- _What you need to do_
Your output must be the line containing "możesz się przemieszczać" followed by every later line in the entries below, all copied exactly.

- _Saved entries_
+ + + + + + +

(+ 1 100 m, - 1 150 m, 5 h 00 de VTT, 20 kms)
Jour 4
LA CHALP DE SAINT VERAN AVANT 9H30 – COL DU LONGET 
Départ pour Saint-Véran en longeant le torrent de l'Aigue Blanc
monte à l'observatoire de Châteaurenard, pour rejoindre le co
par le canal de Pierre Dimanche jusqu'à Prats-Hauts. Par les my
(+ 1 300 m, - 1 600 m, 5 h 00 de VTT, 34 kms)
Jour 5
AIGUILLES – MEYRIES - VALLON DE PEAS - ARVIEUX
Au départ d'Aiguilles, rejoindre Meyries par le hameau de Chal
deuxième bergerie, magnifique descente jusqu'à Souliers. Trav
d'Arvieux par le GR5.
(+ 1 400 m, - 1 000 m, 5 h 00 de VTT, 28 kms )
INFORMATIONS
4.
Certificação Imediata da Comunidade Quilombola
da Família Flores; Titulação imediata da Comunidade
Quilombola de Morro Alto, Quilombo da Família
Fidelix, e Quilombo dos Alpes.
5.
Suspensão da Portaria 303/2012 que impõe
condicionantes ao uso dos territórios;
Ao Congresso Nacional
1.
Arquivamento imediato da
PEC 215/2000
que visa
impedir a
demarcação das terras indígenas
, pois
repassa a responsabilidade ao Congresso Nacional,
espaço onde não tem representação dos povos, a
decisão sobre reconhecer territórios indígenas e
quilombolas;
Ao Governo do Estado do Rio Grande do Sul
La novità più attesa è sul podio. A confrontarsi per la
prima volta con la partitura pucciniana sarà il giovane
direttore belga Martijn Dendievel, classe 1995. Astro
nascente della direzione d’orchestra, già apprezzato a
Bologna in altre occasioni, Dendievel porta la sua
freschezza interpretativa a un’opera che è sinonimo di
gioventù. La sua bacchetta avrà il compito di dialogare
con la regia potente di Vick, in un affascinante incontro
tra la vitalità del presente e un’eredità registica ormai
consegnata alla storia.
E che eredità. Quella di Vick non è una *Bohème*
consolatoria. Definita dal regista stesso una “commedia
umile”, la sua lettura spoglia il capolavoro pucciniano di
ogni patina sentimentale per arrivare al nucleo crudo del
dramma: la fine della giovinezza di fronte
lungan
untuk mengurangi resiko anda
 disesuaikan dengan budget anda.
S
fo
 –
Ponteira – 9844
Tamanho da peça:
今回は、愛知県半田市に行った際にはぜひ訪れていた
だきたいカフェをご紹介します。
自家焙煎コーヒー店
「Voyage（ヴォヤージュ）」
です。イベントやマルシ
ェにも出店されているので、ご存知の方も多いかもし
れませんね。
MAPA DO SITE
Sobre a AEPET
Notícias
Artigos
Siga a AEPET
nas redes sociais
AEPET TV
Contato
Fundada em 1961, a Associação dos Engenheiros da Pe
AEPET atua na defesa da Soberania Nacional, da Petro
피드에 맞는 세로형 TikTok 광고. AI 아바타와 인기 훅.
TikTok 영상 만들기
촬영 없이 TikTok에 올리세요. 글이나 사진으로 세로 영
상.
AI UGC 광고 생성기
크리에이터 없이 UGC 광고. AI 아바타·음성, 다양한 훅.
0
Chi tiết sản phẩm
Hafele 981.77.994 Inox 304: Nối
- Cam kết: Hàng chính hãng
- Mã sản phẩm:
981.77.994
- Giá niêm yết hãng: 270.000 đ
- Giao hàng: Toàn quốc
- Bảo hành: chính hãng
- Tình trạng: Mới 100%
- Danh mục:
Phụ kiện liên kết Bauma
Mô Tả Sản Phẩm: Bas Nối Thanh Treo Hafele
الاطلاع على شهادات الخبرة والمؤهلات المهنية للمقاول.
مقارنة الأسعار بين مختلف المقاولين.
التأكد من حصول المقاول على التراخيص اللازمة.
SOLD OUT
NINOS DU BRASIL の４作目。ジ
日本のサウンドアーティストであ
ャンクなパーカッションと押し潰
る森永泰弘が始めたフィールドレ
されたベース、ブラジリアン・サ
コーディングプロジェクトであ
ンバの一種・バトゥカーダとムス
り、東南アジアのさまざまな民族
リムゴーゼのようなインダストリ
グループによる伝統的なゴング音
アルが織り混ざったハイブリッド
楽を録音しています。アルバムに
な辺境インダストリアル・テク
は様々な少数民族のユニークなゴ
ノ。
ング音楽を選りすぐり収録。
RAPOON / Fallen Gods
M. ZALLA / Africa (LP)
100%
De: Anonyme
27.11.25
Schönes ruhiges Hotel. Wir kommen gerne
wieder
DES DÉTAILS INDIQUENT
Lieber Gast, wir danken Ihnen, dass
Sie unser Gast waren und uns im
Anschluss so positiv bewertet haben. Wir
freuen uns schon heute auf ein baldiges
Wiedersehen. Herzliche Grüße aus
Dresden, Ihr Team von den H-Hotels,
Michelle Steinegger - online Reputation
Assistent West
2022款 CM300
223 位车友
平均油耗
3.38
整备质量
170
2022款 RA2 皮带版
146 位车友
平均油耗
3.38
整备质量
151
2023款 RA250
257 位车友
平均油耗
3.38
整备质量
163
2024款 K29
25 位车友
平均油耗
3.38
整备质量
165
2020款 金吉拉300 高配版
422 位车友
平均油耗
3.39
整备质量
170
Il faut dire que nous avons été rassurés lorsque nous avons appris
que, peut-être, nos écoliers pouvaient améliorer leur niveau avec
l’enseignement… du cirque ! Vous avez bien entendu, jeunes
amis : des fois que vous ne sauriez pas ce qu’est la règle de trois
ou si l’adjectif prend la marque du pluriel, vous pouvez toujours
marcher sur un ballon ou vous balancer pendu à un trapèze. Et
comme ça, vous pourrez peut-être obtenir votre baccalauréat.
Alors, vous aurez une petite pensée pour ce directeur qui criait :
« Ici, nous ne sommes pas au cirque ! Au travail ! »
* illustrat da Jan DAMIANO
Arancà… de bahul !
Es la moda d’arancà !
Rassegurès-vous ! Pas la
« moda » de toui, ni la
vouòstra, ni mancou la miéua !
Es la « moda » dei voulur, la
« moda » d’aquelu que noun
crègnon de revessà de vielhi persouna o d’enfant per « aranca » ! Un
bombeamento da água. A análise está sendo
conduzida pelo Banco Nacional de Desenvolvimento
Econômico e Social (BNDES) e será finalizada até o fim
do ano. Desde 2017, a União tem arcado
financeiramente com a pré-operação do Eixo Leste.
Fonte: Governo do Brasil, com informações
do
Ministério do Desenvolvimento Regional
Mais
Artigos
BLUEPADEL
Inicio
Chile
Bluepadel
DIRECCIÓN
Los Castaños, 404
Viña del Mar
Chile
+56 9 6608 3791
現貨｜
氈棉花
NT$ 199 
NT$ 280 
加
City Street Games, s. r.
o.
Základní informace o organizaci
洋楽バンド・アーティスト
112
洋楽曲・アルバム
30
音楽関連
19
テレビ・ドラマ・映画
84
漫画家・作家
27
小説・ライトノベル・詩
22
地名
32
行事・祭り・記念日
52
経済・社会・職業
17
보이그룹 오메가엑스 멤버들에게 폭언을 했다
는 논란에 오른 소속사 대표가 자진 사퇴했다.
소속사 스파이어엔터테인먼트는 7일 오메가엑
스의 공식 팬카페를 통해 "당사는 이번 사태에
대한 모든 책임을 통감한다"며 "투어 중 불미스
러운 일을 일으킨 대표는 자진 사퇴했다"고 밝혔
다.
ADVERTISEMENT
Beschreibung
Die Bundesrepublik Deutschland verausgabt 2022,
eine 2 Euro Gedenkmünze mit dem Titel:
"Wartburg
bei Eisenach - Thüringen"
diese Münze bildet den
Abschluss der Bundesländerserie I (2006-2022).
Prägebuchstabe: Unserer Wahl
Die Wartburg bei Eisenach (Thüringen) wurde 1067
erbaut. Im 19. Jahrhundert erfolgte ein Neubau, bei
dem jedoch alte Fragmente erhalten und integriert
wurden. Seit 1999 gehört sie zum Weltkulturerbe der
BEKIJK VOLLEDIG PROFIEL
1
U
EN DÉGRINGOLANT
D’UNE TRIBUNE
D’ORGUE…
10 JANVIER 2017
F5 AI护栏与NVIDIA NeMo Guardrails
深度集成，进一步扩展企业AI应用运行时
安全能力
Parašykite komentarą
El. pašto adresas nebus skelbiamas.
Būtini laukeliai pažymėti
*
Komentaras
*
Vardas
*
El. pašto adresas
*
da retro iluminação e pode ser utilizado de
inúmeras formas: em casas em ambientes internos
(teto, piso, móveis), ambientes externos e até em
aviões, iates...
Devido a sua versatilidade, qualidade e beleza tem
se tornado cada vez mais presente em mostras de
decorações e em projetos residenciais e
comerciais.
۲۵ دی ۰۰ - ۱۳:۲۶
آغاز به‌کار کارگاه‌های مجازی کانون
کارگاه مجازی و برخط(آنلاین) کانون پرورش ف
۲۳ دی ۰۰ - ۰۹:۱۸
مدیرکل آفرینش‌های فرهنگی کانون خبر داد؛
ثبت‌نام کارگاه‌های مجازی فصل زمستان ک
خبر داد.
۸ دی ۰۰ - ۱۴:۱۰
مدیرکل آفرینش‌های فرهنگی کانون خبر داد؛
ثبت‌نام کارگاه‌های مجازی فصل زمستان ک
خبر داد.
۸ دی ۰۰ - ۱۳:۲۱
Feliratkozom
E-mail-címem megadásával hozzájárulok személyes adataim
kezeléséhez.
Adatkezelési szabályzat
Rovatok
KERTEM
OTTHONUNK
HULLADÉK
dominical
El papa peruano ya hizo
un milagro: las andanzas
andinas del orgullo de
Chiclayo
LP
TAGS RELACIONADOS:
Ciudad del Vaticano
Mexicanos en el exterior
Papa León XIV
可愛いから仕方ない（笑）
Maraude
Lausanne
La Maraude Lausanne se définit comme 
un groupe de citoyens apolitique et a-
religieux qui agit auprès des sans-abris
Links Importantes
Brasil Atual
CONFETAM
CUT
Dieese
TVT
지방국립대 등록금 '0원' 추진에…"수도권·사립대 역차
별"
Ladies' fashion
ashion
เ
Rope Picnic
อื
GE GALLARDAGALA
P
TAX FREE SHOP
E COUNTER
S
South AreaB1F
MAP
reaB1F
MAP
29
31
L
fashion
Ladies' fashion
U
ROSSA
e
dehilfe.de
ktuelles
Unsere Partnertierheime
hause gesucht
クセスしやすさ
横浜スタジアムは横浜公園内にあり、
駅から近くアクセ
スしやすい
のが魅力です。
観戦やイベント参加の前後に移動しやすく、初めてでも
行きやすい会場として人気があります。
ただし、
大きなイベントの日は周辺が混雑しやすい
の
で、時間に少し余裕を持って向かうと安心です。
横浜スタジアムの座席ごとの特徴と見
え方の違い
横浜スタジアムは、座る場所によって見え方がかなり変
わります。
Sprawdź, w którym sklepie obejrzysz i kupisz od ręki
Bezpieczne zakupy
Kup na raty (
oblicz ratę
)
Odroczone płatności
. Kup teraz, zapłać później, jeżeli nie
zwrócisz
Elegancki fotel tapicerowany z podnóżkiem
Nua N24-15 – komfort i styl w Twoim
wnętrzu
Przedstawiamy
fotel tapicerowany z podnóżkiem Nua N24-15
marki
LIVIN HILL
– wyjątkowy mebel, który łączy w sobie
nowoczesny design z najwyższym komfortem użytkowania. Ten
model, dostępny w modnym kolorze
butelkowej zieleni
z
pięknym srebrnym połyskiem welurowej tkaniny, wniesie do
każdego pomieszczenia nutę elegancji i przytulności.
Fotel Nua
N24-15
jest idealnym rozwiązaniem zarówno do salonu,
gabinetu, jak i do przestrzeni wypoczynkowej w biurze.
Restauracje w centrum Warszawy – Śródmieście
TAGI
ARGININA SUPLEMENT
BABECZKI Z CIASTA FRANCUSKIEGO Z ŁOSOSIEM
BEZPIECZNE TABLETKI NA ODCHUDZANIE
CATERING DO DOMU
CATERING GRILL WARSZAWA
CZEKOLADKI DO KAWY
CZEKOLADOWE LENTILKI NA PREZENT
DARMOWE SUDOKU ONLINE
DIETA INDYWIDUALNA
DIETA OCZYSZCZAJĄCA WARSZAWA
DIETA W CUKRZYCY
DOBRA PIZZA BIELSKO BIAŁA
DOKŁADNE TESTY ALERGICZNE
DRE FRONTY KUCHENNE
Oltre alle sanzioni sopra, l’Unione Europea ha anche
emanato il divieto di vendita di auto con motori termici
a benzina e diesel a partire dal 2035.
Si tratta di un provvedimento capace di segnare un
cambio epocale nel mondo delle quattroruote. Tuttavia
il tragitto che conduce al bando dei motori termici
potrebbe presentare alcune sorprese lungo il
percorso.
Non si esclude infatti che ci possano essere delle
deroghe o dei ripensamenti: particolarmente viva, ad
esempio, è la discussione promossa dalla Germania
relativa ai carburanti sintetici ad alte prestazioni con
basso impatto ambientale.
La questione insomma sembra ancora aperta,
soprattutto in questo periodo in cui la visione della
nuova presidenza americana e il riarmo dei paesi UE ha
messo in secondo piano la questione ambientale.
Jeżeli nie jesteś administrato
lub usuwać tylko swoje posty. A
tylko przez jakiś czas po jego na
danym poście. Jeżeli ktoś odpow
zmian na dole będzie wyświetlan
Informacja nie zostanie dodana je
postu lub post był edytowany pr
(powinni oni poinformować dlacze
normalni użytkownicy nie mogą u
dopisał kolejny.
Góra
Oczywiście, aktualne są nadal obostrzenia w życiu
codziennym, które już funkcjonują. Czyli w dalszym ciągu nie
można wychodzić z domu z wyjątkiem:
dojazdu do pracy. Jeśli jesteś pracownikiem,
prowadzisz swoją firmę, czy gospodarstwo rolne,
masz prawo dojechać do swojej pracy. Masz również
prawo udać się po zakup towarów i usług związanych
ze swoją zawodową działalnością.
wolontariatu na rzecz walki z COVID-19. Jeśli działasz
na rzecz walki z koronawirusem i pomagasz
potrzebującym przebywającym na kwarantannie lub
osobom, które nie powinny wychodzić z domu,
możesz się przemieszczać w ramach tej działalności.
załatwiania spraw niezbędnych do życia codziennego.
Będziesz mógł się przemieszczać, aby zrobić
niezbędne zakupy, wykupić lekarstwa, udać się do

+ + + + + + +

- _Written response_
możesz się przemieszczać w ramach tej działalności.
załatwiania spraw niezbędnych do życia codziennego.
Będziesz mógł się przemieszczać, aby zrobić
niezbędne zakupy, wykupić lekarstwa, udać się do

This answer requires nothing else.